2. Sample the 3D volume using estimated poses and intrinsics online.

We highlight those two parts in their related comments with "KEY" keyword.

In [12]:
def model_render_image(c2w, rays_cam, t_vals, ray_params, H, W, fxfy, nerf_model,
                       perturb_t, sigma_noise_std):
    """
    :param c2w:         (4, 4)                  pose to transform ray direction from cam to world.
    :param rays_cam:    (someH, someW, 3)       ray directions in camera coordinate, can be random selected
                                                rows and cols, or some full rows, or an entire image.
    :param t_vals:      (N_samples)             sample depth along a ray.
    :param perturb_t:   True/False              perturb t values.
    :param sigma_noise_std: float               add noise to raw density predictions (sigma).
    :return:            (someH, someW, 3)       volume rendered images for the input rays.
    """
    # KEY 2: sample the 3D volume using estimated poses and intrinsics online.
    # (H, W, N_sample, 3), (H, W, 3), (H, W, N_sam)
    sample_pos, _, ray_dir_world, t_vals_noisy = volume_sampling_ndc(c2w, rays_cam, t_vals, ray_params.NEAR,
                                                                     ray_params.FAR, H, W, fxfy, perturb_t)
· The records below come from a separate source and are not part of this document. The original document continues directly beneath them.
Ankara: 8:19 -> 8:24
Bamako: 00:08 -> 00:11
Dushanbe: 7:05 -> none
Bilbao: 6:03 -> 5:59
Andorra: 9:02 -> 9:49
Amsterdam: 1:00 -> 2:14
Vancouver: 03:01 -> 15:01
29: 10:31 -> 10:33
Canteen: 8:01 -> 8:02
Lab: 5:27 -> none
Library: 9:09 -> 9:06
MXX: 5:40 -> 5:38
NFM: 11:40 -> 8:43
    # encode position: (H, W, N_sample, (2L+1)*C = 63)
    pos_enc = encode_position(sample_pos, levels=ray_params.POS_ENC_FREQ, inc_input=True)

    # encode direction: (H, W, N_sample, (2L+1)*C = 27)
    ray_dir_world = F.normalize(ray_dir_world, p=2, dim=2)  # (H, W, 3)
    dir_enc = encode_position(ray_dir_world, levels=ray_params.DIR_ENC_FREQ, inc_input=True)  # (H, W, 27)
    dir_enc = dir_enc.unsqueeze(2).expand(-1, -1, ray_params.N_SAMPLE, -1)  # (H, W, N_sample, 27)

    # inference rgb and density using position and direction encoding.
    rgb_density = nerf_model(pos_enc, dir_enc)  # (H, W, N_sample, 4)

    render_result = volume_rendering(rgb_density, t_vals_noisy, sigma_noise_std, rgb_act_fn=torch.sigmoid)
    rgb_rendered = render_result['rgb']  # (H, W, 3)
    depth_map = render_result['depth_map']  # (H, W)

    result = {
        'rgb': rgb_rendered,  # (H, W, 3)
        'depth_map': depth_map,  # (H, W)
    }

    return result


def train_one_epoch(imgs, H, W, ray_params, opt_nerf, opt_focal,
                    opt_pose, nerf_model, focal_net, pose_param_net):
    nerf_model.train()
    focal_net.train()
    pose_param_net.train()

    t_vals = torch.linspace(ray_params.NEAR, ray_params.FAR, ray_params.N_SAMPLE, device='cuda')  # (N_sample,) sample position
    L2_loss_epoch = []

    # shuffle the training imgs
    ids = np.arange(N_IMGS)
    np.random.shuffle(ids)

    for i in ids:
        fxfy = focal_net()

        # KEY 1: compute ray directions using estimated intrinsics online.
        ray_dir_cam = comp_ray_dir_cam_fxfy(H, W, fxfy[0], fxfy[1])
        img = imgs[i].to('cuda')  # (H, W, 4)
        c2w = pose_param_net(i)  # (4, 4)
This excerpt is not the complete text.